> _Data section_:
________________________

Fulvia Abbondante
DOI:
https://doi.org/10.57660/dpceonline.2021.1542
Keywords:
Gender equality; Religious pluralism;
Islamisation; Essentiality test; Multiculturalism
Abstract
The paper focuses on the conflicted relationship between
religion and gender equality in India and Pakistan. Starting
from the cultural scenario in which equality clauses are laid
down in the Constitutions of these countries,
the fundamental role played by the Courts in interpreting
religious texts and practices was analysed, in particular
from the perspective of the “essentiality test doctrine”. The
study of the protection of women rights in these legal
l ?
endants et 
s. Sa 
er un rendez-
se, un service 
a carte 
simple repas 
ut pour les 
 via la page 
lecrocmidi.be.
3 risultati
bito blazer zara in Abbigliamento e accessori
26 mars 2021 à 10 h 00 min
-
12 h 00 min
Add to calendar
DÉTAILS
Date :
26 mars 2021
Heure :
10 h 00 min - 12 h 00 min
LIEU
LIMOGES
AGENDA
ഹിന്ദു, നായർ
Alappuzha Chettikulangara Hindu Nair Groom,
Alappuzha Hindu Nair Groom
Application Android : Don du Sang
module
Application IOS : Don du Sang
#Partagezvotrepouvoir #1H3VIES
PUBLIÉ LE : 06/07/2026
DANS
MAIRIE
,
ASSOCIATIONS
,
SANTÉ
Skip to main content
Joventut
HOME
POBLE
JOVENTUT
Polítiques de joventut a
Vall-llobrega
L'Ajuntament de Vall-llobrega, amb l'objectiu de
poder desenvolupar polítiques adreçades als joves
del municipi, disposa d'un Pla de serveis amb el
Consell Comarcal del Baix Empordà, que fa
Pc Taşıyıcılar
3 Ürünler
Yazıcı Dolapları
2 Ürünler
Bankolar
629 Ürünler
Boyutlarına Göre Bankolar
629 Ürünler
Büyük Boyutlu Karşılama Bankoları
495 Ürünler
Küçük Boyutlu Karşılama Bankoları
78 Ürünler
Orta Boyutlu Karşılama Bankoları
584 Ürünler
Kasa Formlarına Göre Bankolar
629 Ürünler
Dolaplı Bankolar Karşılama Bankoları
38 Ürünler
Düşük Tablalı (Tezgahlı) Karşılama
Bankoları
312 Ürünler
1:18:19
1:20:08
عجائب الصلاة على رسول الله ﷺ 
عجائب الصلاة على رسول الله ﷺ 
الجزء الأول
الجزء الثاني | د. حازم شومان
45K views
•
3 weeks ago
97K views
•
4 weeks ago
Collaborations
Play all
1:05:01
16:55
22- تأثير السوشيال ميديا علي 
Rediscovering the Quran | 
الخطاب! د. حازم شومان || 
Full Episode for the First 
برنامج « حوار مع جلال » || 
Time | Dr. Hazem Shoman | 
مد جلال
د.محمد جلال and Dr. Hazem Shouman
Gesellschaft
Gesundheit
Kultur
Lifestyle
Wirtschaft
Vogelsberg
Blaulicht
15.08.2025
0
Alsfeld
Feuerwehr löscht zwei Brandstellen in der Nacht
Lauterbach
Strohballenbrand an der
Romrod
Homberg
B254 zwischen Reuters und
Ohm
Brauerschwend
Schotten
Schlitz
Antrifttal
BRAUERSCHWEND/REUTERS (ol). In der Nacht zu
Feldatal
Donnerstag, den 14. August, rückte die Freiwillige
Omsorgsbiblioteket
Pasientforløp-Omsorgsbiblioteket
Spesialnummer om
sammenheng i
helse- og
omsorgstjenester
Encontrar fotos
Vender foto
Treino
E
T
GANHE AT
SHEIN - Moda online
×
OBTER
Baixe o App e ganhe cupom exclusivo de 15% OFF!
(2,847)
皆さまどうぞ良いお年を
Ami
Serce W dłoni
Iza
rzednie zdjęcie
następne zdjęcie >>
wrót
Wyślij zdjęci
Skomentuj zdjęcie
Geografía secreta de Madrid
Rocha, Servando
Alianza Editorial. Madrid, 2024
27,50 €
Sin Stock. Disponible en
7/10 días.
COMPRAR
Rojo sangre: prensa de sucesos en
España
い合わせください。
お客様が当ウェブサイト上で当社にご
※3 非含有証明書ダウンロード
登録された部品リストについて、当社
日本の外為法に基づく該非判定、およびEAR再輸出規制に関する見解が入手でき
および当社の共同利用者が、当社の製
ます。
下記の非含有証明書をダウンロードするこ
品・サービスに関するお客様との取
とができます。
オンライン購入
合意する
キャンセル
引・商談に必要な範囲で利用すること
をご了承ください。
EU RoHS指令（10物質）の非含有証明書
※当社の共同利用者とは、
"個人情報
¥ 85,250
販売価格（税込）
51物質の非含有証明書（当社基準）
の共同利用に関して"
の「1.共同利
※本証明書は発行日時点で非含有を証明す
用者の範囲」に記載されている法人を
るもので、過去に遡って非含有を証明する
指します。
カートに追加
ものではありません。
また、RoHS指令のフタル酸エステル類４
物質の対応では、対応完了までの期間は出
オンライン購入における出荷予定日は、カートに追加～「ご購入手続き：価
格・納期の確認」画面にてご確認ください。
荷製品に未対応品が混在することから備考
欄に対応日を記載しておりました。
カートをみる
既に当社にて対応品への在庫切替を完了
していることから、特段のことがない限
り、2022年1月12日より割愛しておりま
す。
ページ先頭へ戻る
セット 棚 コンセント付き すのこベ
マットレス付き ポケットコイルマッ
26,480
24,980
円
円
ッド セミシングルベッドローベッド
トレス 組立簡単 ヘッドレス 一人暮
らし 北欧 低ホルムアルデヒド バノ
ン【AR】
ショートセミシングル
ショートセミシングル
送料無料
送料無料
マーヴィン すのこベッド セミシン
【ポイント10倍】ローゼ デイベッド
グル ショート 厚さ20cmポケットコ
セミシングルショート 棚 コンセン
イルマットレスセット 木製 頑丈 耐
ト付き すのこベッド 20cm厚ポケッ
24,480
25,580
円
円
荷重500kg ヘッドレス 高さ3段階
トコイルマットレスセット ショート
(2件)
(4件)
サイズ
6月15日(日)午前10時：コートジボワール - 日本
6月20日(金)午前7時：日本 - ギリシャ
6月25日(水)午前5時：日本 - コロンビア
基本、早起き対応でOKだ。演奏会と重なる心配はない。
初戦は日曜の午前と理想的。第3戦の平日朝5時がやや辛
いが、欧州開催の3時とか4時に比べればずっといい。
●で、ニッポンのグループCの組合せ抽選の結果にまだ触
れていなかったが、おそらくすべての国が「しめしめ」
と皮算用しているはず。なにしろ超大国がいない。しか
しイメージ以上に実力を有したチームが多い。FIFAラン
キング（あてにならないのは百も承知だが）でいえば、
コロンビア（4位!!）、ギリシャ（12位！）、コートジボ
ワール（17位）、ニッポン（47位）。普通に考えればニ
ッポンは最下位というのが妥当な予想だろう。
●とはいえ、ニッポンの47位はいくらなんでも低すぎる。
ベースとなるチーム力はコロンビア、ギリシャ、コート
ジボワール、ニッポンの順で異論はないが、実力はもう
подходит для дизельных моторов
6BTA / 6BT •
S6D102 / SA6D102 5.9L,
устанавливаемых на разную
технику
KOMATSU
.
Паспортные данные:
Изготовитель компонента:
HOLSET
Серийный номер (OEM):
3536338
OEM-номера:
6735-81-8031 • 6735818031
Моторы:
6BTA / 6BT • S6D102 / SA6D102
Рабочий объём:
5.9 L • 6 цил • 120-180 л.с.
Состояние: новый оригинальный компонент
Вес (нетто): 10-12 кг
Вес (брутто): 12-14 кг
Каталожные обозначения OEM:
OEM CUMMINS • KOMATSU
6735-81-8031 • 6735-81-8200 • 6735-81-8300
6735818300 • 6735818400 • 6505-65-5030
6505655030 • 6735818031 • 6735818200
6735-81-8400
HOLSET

________________________

Write the whole listing out again exactly.

Fulvia Abbondante
DOI:
https://doi.org/10.57660/dpceonline.2021.1542
Keywords:
Gender equality; Religious pluralism;
Islamisation; Essentiality test; Multiculturalism
Abstract
The paper focuses on the conflicted relationship between
religion and gender equality in India and Pakistan. Starting
from the cultural scenario in which equality clauses are laid
down in the Constitutions of these countries,
the fundamental role played by the Courts in interpreting
religious texts and practices was analysed, in particular
from the perspective of the “essentiality test doctrine”. The
study of the protection of women rights in these legal
l ?
endants et 
s. Sa 
er un rendez-
se, un service 
a carte 
simple repas 
ut pour les 
 via la page 
lecrocmidi.be.
3 risultati
bito blazer zara in Abbigliamento e accessori
26 mars 2021 à 10 h 00 min
-
12 h 00 min
Add to calendar
DÉTAILS
Date :
26 mars 2021
Heure :
10 h 00 min - 12 h 00 min
LIEU
LIMOGES
AGENDA
ഹിന്ദു, നായർ
Alappuzha Chettikulangara Hindu Nair Groom,
Alappuzha Hindu Nair Groom
Application Android : Don du Sang
module
Application IOS : Don du Sang
#Partagezvotrepouvoir #1H3VIES
PUBLIÉ LE : 06/07/2026
DANS
MAIRIE
,
ASSOCIATIONS
,
SANTÉ
Skip to main content
Joventut
HOME
POBLE
JOVENTUT
Polítiques de joventut a
Vall-llobrega
L'Ajuntament de Vall-llobrega, amb l'objectiu de
poder desenvolupar polítiques adreçades als joves
del municipi, disposa d'un Pla de serveis amb el
Consell Comarcal del Baix Empordà, que fa
Pc Taşıyıcılar
3 Ürünler
Yazıcı Dolapları
2 Ürünler
Bankolar
629 Ürünler
Boyutlarına Göre Bankolar
629 Ürünler
Büyük Boyutlu Karşılama Bankoları
495 Ürünler
Küçük Boyutlu Karşılama Bankoları
78 Ürünler
Orta Boyutlu Karşılama Bankoları
584 Ürünler
Kasa Formlarına Göre Bankolar
629 Ürünler
Dolaplı Bankolar Karşılama Bankoları
38 Ürünler
Düşük Tablalı (Tezgahlı) Karşılama
Bankoları
312 Ürünler
1:18:19
1:20:08
عجائب الصلاة على رسول الله ﷺ 
عجائب الصلاة على رسول الله ﷺ 
الجزء الأول
الجزء الثاني | د. حازم شومان
45K views
•
3 weeks ago
97K views
•
4 weeks ago
Collaborations
Play all
1:05:01
16:55
22- تأثير السوشيال ميديا علي 
Rediscovering the Quran | 
الخطاب! د. حازم شومان || 
Full Episode for the First 
برنامج « حوار مع جلال » || 
Time | Dr. Hazem Shoman | 
مد جلال
د.محمد جلال and Dr. Hazem Shouman
Gesellschaft
Gesundheit
Kultur
Lifestyle
Wirtschaft
Vogelsberg
Blaulicht
15.08.2025
0
Alsfeld
Feuerwehr löscht zwei Brandstellen in der Nacht
Lauterbach
Strohballenbrand an der
Romrod
Homberg
B254 zwischen Reuters und
Ohm
Brauerschwend
Schotten
Schlitz
Antrifttal
BRAUERSCHWEND/REUTERS (ol). In der Nacht zu
Feldatal
Donnerstag, den 14. August, rückte die Freiwillige
Omsorgsbiblioteket
Pasientforløp-Omsorgsbiblioteket
Spesialnummer om
sammenheng i
helse- og
omsorgstjenester
Encontrar fotos
Vender foto
Treino
E
T
GANHE AT
SHEIN - Moda online
×
OBTER
Baixe o App e ganhe cupom exclusivo de 15% OFF!
(2,847)
皆さまどうぞ良いお年を
Ami
Serce W dłoni
Iza
rzednie zdjęcie
następne zdjęcie >>
wrót
Wyślij zdjęci
Skomentuj zdjęcie
Geografía secreta de Madrid
Rocha, Servando
Alianza Editorial. Madrid, 2024
27,50 €
Sin Stock. Disponible en
7/10 días.
COMPRAR
Rojo sangre: prensa de sucesos en
España
い合わせください。
お客様が当ウェブサイト上で当社にご
※3 非含有証明書ダウンロード
登録された部品リストについて、当社
日本の外為法に基づく該非判定、およびEAR再輸出規制に関する見解が入手でき
および当社の共同利用者が、当社の製
ます。
下記の非含有証明書をダウンロードするこ
品・サービスに関するお客様との取
とができます。
オンライン購入
合意する
キャンセル
引・商談に必要な範囲で利用すること
をご了承ください。
EU RoHS指令（10物質）の非含有証明書
※当社の共同利用者とは、
"個人情報
¥ 85,250
販売価格（税込）
51物質の非含有証明書（当社基準）
の共同利用に関して"
の「1.共同利
※本証明書は発行日時点で非含有を証明す
用者の範囲」に記載されている法人を
るもので、過去に遡って非含有を証明する
指します。
カートに追加
ものではありません。
また、RoHS指令のフタル酸エステル類４
物質の対応では、対応完了までの期間は出
オンライン購入における出荷予定日は、カートに追加～「ご購入手続き：価
格・納期の確認」画面にてご確認ください。
荷製品に未対応品が混在することから備考
欄に対応日を記載しておりました。
カートをみる
既に当社にて対応品への在庫切替を完了
していることから、特段のことがない限
り、2022年1月12日より割愛しておりま
す。
ページ先頭へ戻る
セット 棚 コンセント付き すのこベ
マットレス付き ポケットコイルマッ
26,480
24,980
円
円
ッド セミシングルベッドローベッド
トレス 組立簡単 ヘッドレス 一人暮
らし 北欧 低ホルムアルデヒド バノ
ン【AR】
ショートセミシングル
ショートセミシングル
送料無料
送料無料
マーヴィン すのこベッド セミシン
【ポイント10倍】ローゼ デイベッド
グル ショート 厚さ20cmポケットコ
セミシングルショート 棚 コンセン
イルマットレスセット 木製 頑丈 耐
ト付き すのこベッド 20cm厚ポケッ
24,480
25,580
円
円
荷重500kg ヘッドレス 高さ3段階
トコイルマットレスセット ショート
(2件)
(4件)
サイズ
6月15日(日)午前10時：コートジボワール - 日本
6月20日(金)午前7時：日本 - ギリシャ
6月25日(水)午前5時：日本 - コロンビア
基本、早起き対応でOKだ。演奏会と重なる心配はない。
初戦は日曜の午前と理想的。第3戦の平日朝5時がやや辛
いが、欧州開催の3時とか4時に比べればずっといい。
●で、ニッポンのグループCの組合せ抽選の結果にまだ触
れていなかったが、おそらくすべての国が「しめしめ」
と皮算用しているはず。なにしろ超大国がいない。しか
しイメージ以上に実力を有したチームが多い。FIFAラン
キング（あてにならないのは百も承知だが）でいえば、
コロンビア（4位!!）、ギリシャ（12位！）、コートジボ
ワール（17位）、ニッポン（47位）。普通に考えればニ
ッポンは最下位というのが妥当な予想だろう。
●とはいえ、ニッポンの47位はいくらなんでも低すぎる。
ベースとなるチーム力はコロンビア、ギリシャ、コート
ジボワール、ニッポンの順で異論はないが、実力はもう
подходит для дизельных моторов
6BTA / 6BT •
S6D102 / SA6D102 5.9L,
устанавливаемых на разную
технику
KOMATSU
.
Паспортные данные:
Изготовитель компонента:
HOLSET
Серийный номер (OEM):
3536338
OEM-номера:
6735-81-8031 • 6735818031
Моторы:
6BTA / 6BT • S6D102 / SA6D102
Рабочий объём:
5.9 L • 6 цил • 120-180 л.с.
Состояние: новый оригинальный компонент
Вес (нетто): 10-12 кг
Вес (брутто): 12-14 кг
Каталожные обозначения OEM:
OEM CUMMINS • KOMATSU
6735-81-8031 • 6735-81-8200 • 6735-81-8300
6735818300 • 6735818400 • 6505-65-5030
6505655030 • 6735818031 • 6735818200
6735-81-8400
HOLSET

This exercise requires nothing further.